A 28 anni mi misi in proprio e aprii la mia attività in un locale della confraternita dei pellegrini, che non mi fu vicino. Cominciai a fare degli aggiusti e a conoscere i primi clienti, poi mi spostai a via Montesanto dove, nel corso del tempo, oltre ad un laboratorio sartoriale aprii un atelier, grazie anche al grande sostegno morale datomi da mia moglie, che ha sempre creduto in me.
Poi negli anni mi sono spostato a via dei Mille, dove ho cominciato ancora di più a curare i clienti, anche grazie all’ambiente, adatto ad accogliere personalità di un certo spessore.
Quando ero ancora a Montesanto mi proposi di fare le forbici d’oro per l’accademia nazionale dei sartori e vinsi le selezioni per la regione Campania. Poi sono entrato in accademia e sono diventato presidente dell’accademia nazionale dei sartori per la regione Campania, carica che ho tenuto per 15 anni.
Qual è il tratto distintivo della sartoria Antonelli?
Non lo so, nel senso, in questo lavoro non c’è un tratto distintivo, il nostro tratto distintivo è fare meglio, vedere una bella giacca su un cliente. Noi non siamo una griffe, siamo artigiani, non vendiamo un prodotto, vendiamo un’emozione, puntiamo alla qualità, ogni abito è un racconto e la sartoria un’emozione. Noi siamo in evoluzione costante.
Quanto è importante una produzione made in Italy oggi?
È molto importante, noi siamo un po’ come la Svizzera con gli orologi, è un’eccellenza del territorio. Noi lavoriamo non per sentito dire, prima si diceva “di nicchia”, oggi peggio ancora. Dietro gli abiti c’è la storia e la qualità fa la differenza. Noi non dobbiamo apparire, noi dobbiamo essere la qualità, presentando un prodotto che fa la differenza.
Cosa vorresti dire ai giovani che vogliono lavorare nel campo della moda?

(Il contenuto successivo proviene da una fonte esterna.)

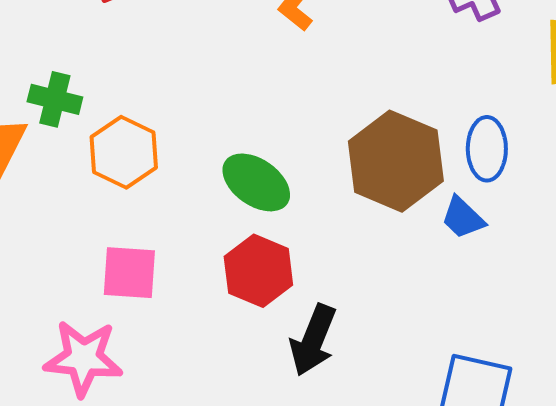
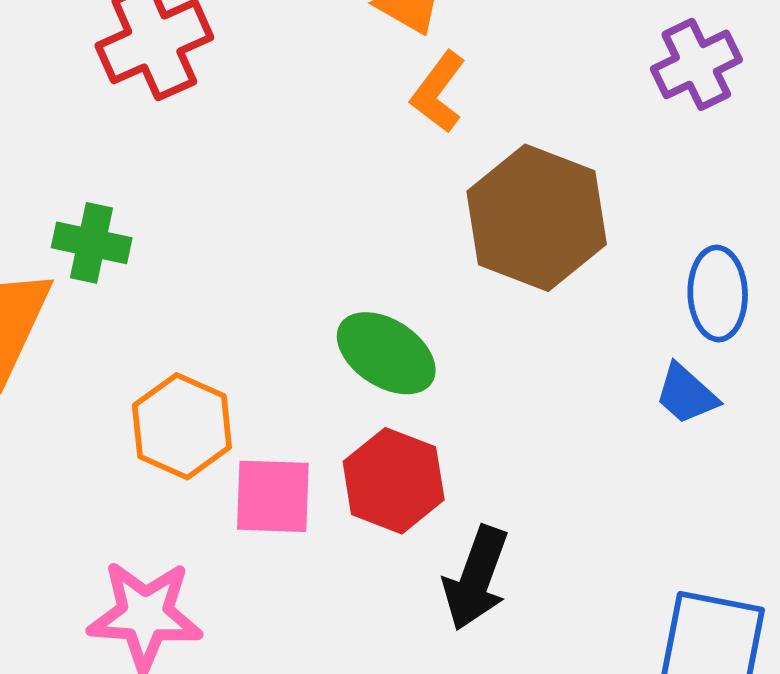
orange hexagon: (124, 152) -> (182, 426), moved
brown hexagon: (396, 161) -> (537, 218), moved
pink square: (129, 273) -> (273, 496), moved

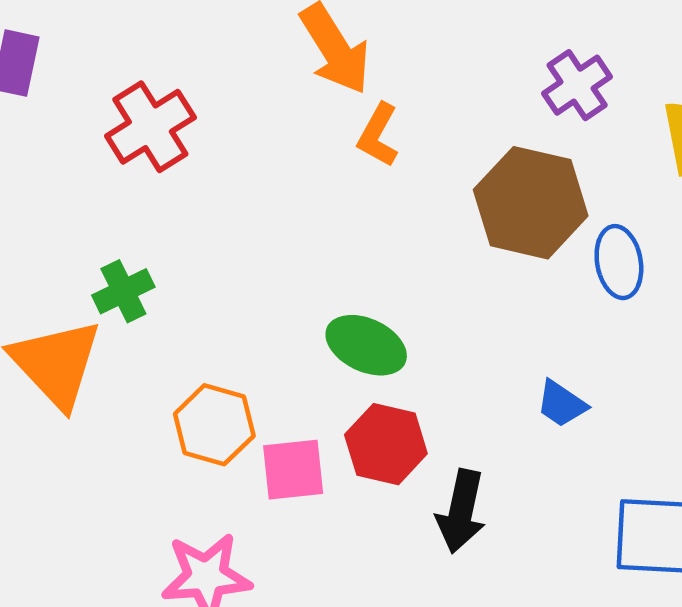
brown hexagon: (537, 218) -> (531, 203), moved
green cross: (92, 243) -> (123, 291), turned -30
blue trapezoid: (686, 394) -> (561, 404), moved

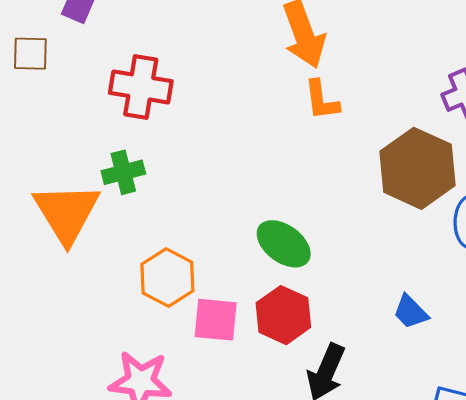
red cross: (150, 127) -> (141, 87), moved, turned 30
orange L-shape: (378, 135) -> (322, 100), turned -48

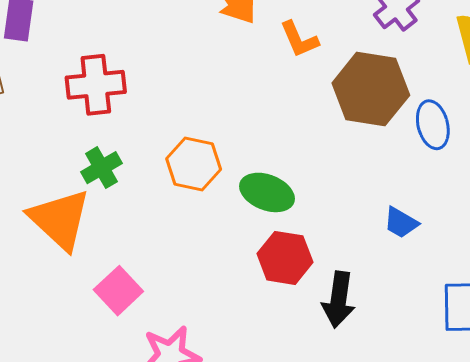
orange L-shape: (322, 100) -> (299, 39), moved
orange hexagon: (167, 278) -> (194, 164), moved
pink square: (216, 320) -> (118, 291), moved, turned -33

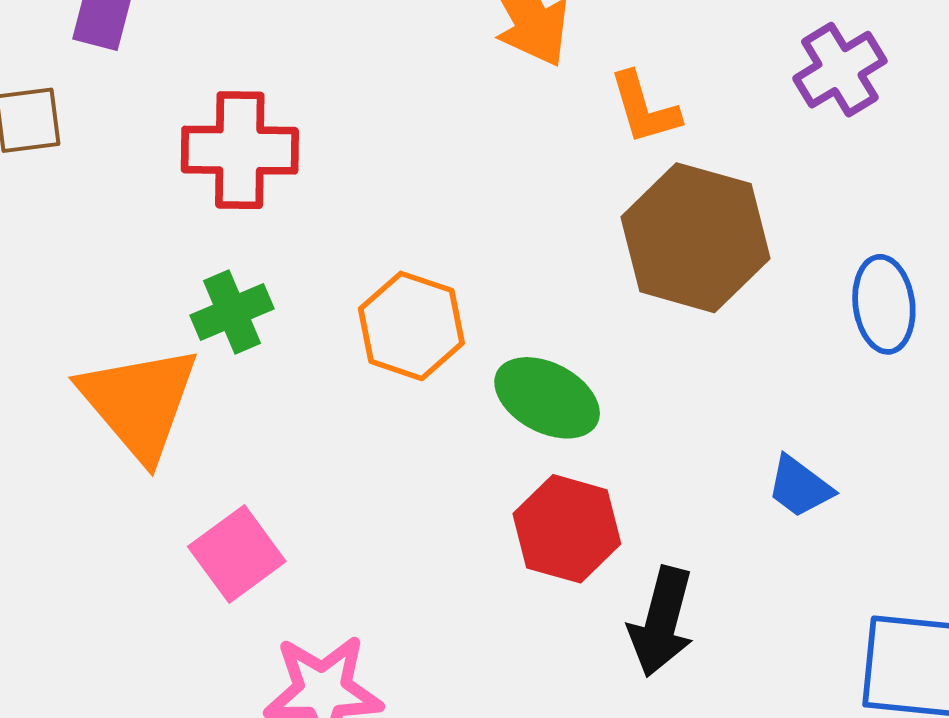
brown hexagon: (371, 89) -> (695, 238), moved

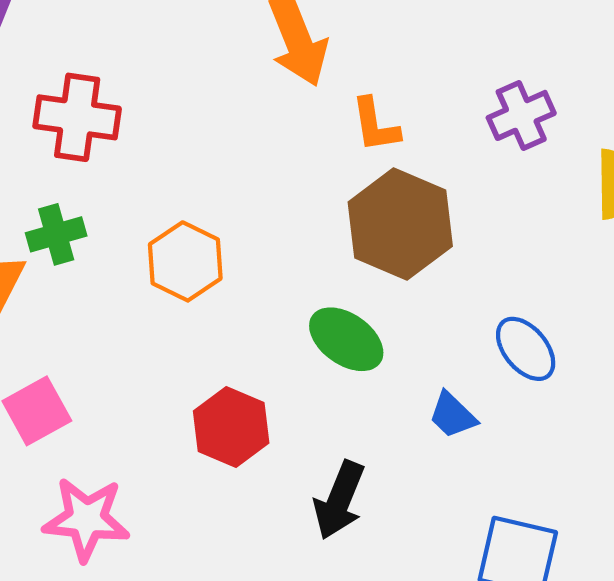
blue ellipse: (884, 304) -> (526, 349), moved, turned -40
green ellipse: (547, 398) -> (346, 339), moved
red hexagon: (567, 529) -> (231, 427), moved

Vorrei dire loro che questo è un lavoro che non lascia a casa nessuno. La cultura generale si apprende costantemente, non solo dagli studi, ma anche dai clienti. Quello che diciamo è informazione e l’informazione alimenta un sistema. Ci sono tante figure, tante persone che vivono intorno a noi. Sono i ragazzi che devono scrivere la loro storia, io ho già scritto la mia.